» **Aim of the exercise**
Images excluded, reproduce each line of the records exactly as it stands.

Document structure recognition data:
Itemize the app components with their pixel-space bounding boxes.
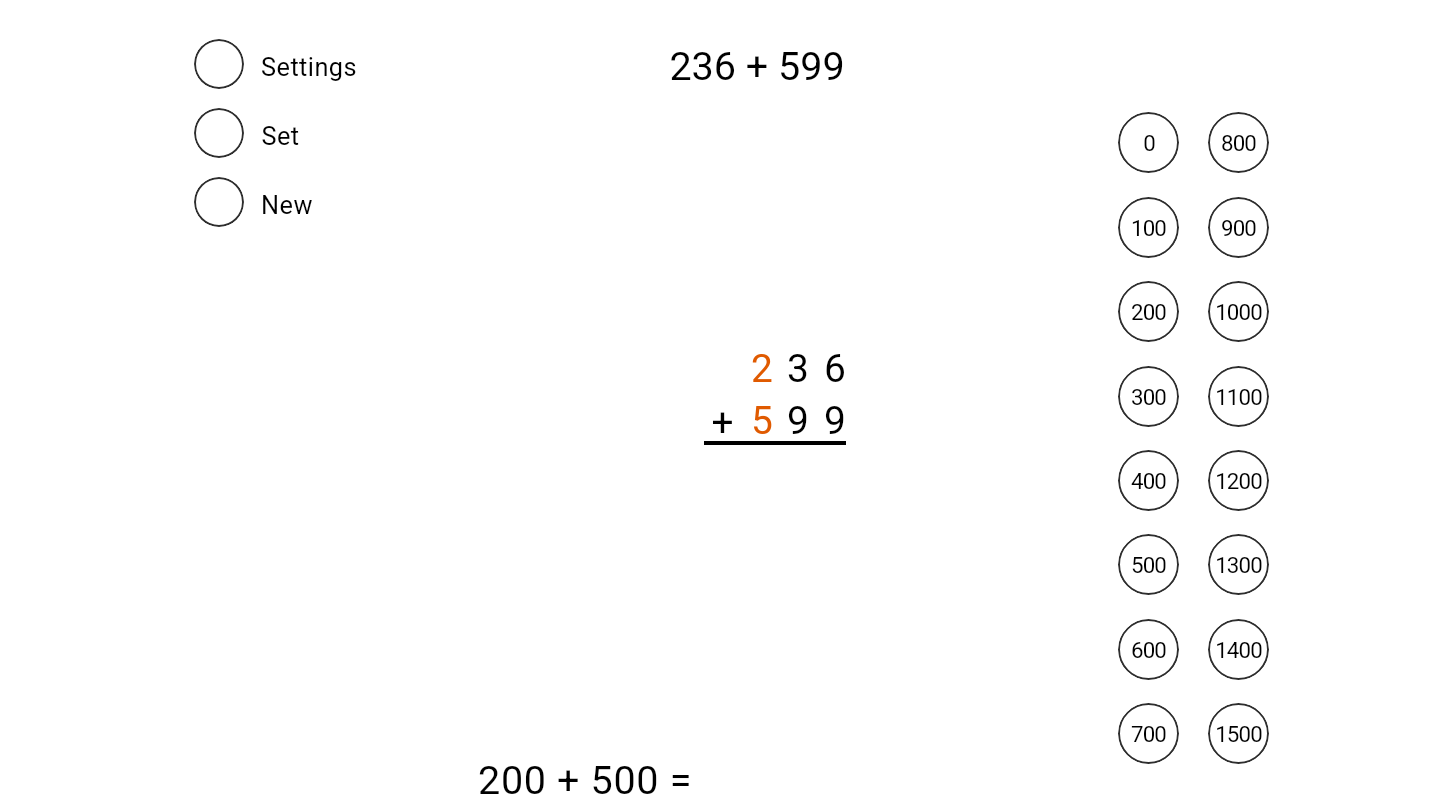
button[interactable]: 1200 [1208,450,1269,511]
staticText: 1500 [1215,721,1262,747]
button[interactable]: 800 [1208,112,1269,173]
staticText: 6 [824,346,846,392]
button[interactable]: New [194,177,312,227]
button[interactable]: 300 [1118,366,1179,427]
staticText: 900 [1221,215,1256,241]
staticText: 800 [1221,130,1256,156]
staticText: + [711,400,734,446]
staticText: 200 + 500 = [478,757,692,803]
staticText: 400 [1131,468,1166,494]
button[interactable]: 1400 [1208,619,1269,680]
staticText: 2 [751,346,773,392]
button[interactable]: 1100 [1208,366,1269,427]
button[interactable]: Set [194,108,299,158]
button[interactable]: 500 [1118,534,1179,595]
staticText: 3 [787,346,809,392]
staticText: 500 [1131,552,1166,578]
staticText: 1000 [1215,299,1262,325]
staticText: 9 [787,398,809,444]
button[interactable]: 1300 [1208,534,1269,595]
button[interactable]: 600 [1118,619,1179,680]
button[interactable]: 0 [1118,112,1179,173]
button[interactable]: Settings [194,39,356,89]
button[interactable]: 400 [1118,450,1179,511]
staticText: 300 [1131,384,1166,410]
button[interactable]: 700 [1118,703,1179,764]
staticText: 600 [1131,637,1166,663]
staticText: Set [261,122,300,152]
button[interactable]: 900 [1208,197,1269,258]
staticText: 1100 [1215,384,1262,410]
button[interactable]: 1000 [1208,281,1269,342]
staticText: 1300 [1215,552,1262,578]
staticText: 100 [1131,215,1166,241]
button[interactable]: 1500 [1208,703,1269,764]
staticText: 9 [824,398,846,444]
staticText: 0 [1143,130,1155,156]
staticText: 1200 [1215,468,1262,494]
staticText: 700 [1131,721,1166,747]
staticText: 200 [1131,299,1166,325]
button[interactable]: 200 [1118,281,1179,342]
staticText: 1400 [1215,637,1262,663]
button[interactable]: 100 [1118,197,1179,258]
staticText: 5 [751,398,773,444]
staticText: New [261,191,313,221]
staticText: Settings [261,53,357,83]
staticText: 236 + 599 [669,43,845,89]
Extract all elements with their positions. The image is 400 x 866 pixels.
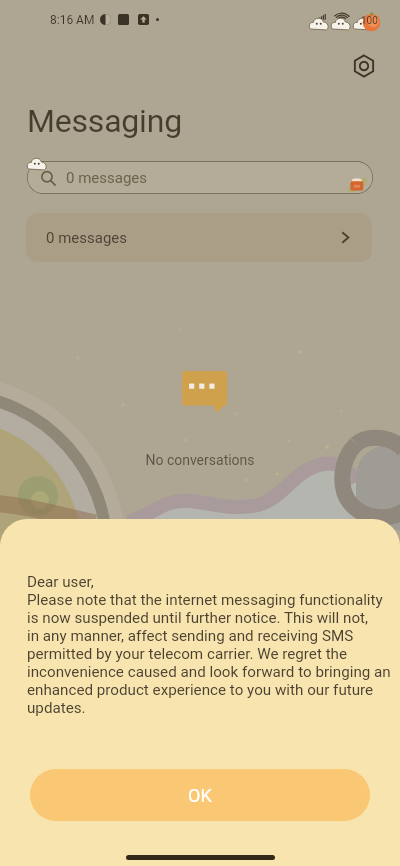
button[interactable]: 0 messages: [27, 161, 373, 194]
staticText: 100: [361, 15, 378, 27]
staticText: 0 messages: [46, 229, 128, 247]
staticText: OK: [188, 785, 212, 806]
staticText: No conversations: [0, 452, 400, 468]
staticText: Dear user, Please note that the internet…: [27, 573, 391, 717]
staticText: 0 messages: [66, 169, 148, 187]
button[interactable]: Settings: [342, 44, 386, 88]
staticText: 8:16 AM: [50, 13, 95, 27]
staticText: Messaging: [27, 102, 182, 140]
button[interactable]: 0 messages: [26, 213, 372, 262]
button[interactable]: OK: [30, 769, 370, 821]
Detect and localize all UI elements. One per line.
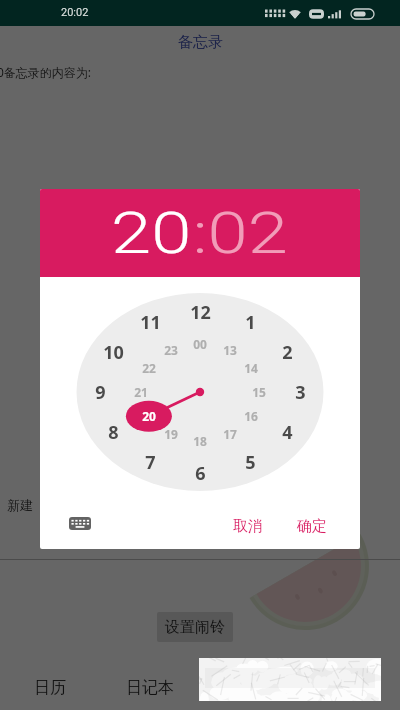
staticText: 便签	[234, 678, 266, 698]
staticText: 6	[195, 461, 206, 486]
staticText: 5	[245, 450, 256, 475]
staticText: 确定	[297, 517, 327, 536]
button[interactable]: 确定	[288, 509, 336, 544]
staticText: 02	[208, 200, 289, 267]
staticText: 设置闹铃	[165, 618, 225, 637]
button[interactable]: 取消	[224, 509, 272, 544]
staticText: 13	[223, 342, 237, 358]
staticText: 8	[108, 420, 119, 445]
staticText: 21	[134, 384, 148, 400]
staticText: 取消	[233, 517, 263, 536]
staticText: 18	[193, 433, 207, 449]
staticText: 16	[244, 408, 258, 424]
staticText: 4	[282, 420, 293, 445]
staticText: 设置	[334, 678, 366, 698]
staticText: 19	[164, 426, 178, 442]
button[interactable]: 02	[208, 200, 289, 267]
staticText: 00	[193, 336, 207, 352]
staticText: 日历	[34, 678, 66, 698]
button[interactable]: 20	[111, 200, 192, 267]
staticText: 22	[142, 360, 156, 376]
staticText: 2	[282, 340, 293, 365]
button[interactable]: 日历	[0, 662, 100, 682]
staticText: 15	[252, 384, 266, 400]
button[interactable]: 设置	[300, 662, 400, 682]
staticText: 3	[295, 380, 306, 405]
staticText: 20:02	[61, 6, 89, 19]
staticText: 12	[190, 300, 211, 325]
staticText: :	[192, 200, 208, 267]
staticText: 新建	[7, 497, 33, 513]
staticText: 日记本	[126, 678, 174, 698]
staticText: 9	[95, 380, 106, 405]
button[interactable]: 便签	[200, 662, 300, 682]
staticText: 17	[223, 426, 237, 442]
staticText: 7	[145, 450, 156, 475]
staticText: 11	[140, 310, 161, 335]
staticText: 20	[142, 408, 156, 424]
staticText: 14	[244, 360, 258, 376]
staticText: 0备忘录的内容为:	[0, 64, 92, 80]
staticText: 23	[164, 342, 178, 358]
button[interactable]: Switch to text input mode	[64, 507, 96, 539]
staticText: 20	[111, 200, 192, 267]
button[interactable]: 日记本	[100, 662, 200, 682]
staticText: 1	[245, 310, 256, 335]
button[interactable]: 设置闹铃	[157, 612, 233, 642]
staticText: 备忘录	[178, 33, 223, 52]
staticText: 10	[103, 340, 124, 365]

» **Task answer**
Itemize the app components with their pixel-space bounding boxes.
button[interactable]: 1200 [1208,450,1269,511]
staticText: 1500 [1215,721,1262,747]
button[interactable]: 800 [1208,112,1269,173]
staticText: 6 [824,346,846,392]
button[interactable]: New [194,177,312,227]
button[interactable]: 300 [1118,366,1179,427]
staticText: 900 [1221,215,1256,241]
staticText: 800 [1221,130,1256,156]
staticText: + [711,400,734,446]
staticText: 200 + 500 = [478,757,692,803]
staticText: 400 [1131,468,1166,494]
button[interactable]: 1400 [1208,619,1269,680]
staticText: 2 [751,346,773,392]
button[interactable]: 1100 [1208,366,1269,427]
button[interactable]: Set [194,108,299,158]
button[interactable]: 500 [1118,534,1179,595]
staticText: 3 [787,346,809,392]
staticText: 500 [1131,552,1166,578]
staticText: 1000 [1215,299,1262,325]
staticText: 9 [787,398,809,444]
button[interactable]: 1300 [1208,534,1269,595]
button[interactable]: 600 [1118,619,1179,680]
button[interactable]: 0 [1118,112,1179,173]
button[interactable]: Settings [194,39,356,89]
button[interactable]: 400 [1118,450,1179,511]
staticText: 300 [1131,384,1166,410]
button[interactable]: 700 [1118,703,1179,764]
staticText: 600 [1131,637,1166,663]
staticText: Set [261,122,300,152]
button[interactable]: 900 [1208,197,1269,258]
staticText: 1100 [1215,384,1262,410]
button[interactable]: 1000 [1208,281,1269,342]
staticText: 1300 [1215,552,1262,578]
staticText: 100 [1131,215,1166,241]
button[interactable]: 1500 [1208,703,1269,764]
staticText: 9 [824,398,846,444]
staticText: 0 [1143,130,1155,156]
staticText: 1200 [1215,468,1262,494]
staticText: 700 [1131,721,1166,747]
staticText: 200 [1131,299,1166,325]
button[interactable]: 200 [1118,281,1179,342]
staticText: 1400 [1215,637,1262,663]
button[interactable]: 100 [1118,197,1179,258]
staticText: 5 [751,398,773,444]
staticText: New [261,191,313,221]
staticText: Settings [261,53,357,83]
staticText: 236 + 599 [669,43,845,89]
Extract all elements with their positions. The image is 400 x 866 pixels.
button[interactable]: 0 messages: [27, 161, 373, 194]
staticText: 100: [361, 15, 378, 27]
staticText: 0 messages: [46, 229, 128, 247]
staticText: OK: [188, 785, 212, 806]
staticText: No conversations: [0, 452, 400, 468]
staticText: Dear user, Please note that the internet…: [27, 573, 391, 717]
staticText: 0 messages: [66, 169, 148, 187]
button[interactable]: Settings: [342, 44, 386, 88]
staticText: 8:16 AM: [50, 13, 95, 27]
staticText: Messaging: [27, 102, 182, 140]
button[interactable]: 0 messages: [26, 213, 372, 262]
button[interactable]: OK: [30, 769, 370, 821]
Detect and localize all UI elements. One per line.
staticText: 便签	[234, 678, 266, 698]
staticText: 6	[195, 461, 206, 486]
staticText: 5	[245, 450, 256, 475]
staticText: 确定	[297, 517, 327, 536]
button[interactable]: 确定	[288, 509, 336, 544]
staticText: 02	[208, 200, 289, 267]
staticText: 设置闹铃	[165, 618, 225, 637]
button[interactable]: 取消	[224, 509, 272, 544]
staticText: 13	[223, 342, 237, 358]
staticText: 8	[108, 420, 119, 445]
staticText: 21	[134, 384, 148, 400]
staticText: 取消	[233, 517, 263, 536]
staticText: 18	[193, 433, 207, 449]
staticText: 16	[244, 408, 258, 424]
staticText: 4	[282, 420, 293, 445]
staticText: 设置	[334, 678, 366, 698]
staticText: 19	[164, 426, 178, 442]
button[interactable]: 02	[208, 200, 289, 267]
staticText: 00	[193, 336, 207, 352]
staticText: 日历	[34, 678, 66, 698]
button[interactable]: 20	[111, 200, 192, 267]
staticText: 22	[142, 360, 156, 376]
staticText: 2	[282, 340, 293, 365]
button[interactable]: 日历	[0, 662, 100, 682]
staticText: 15	[252, 384, 266, 400]
button[interactable]: 设置	[300, 662, 400, 682]
staticText: 3	[295, 380, 306, 405]
staticText: 20:02	[61, 6, 89, 19]
staticText: 12	[190, 300, 211, 325]
staticText: :	[192, 200, 208, 267]
staticText: 新建	[7, 497, 33, 513]
staticText: 日记本	[126, 678, 174, 698]
staticText: 9	[95, 380, 106, 405]
button[interactable]: 便签	[200, 662, 300, 682]
staticText: 17	[223, 426, 237, 442]
staticText: 7	[145, 450, 156, 475]
staticText: 11	[140, 310, 161, 335]
staticText: 20	[142, 408, 156, 424]
staticText: 14	[244, 360, 258, 376]
staticText: 0备忘录的内容为:	[0, 64, 92, 80]
staticText: 23	[164, 342, 178, 358]
button[interactable]: Switch to text input mode	[64, 507, 96, 539]
staticText: 20	[111, 200, 192, 267]
button[interactable]: 日记本	[100, 662, 200, 682]
staticText: 1	[245, 310, 256, 335]
button[interactable]: 设置闹铃	[157, 612, 233, 642]
staticText: 备忘录	[178, 33, 223, 52]
staticText: 10	[103, 340, 124, 365]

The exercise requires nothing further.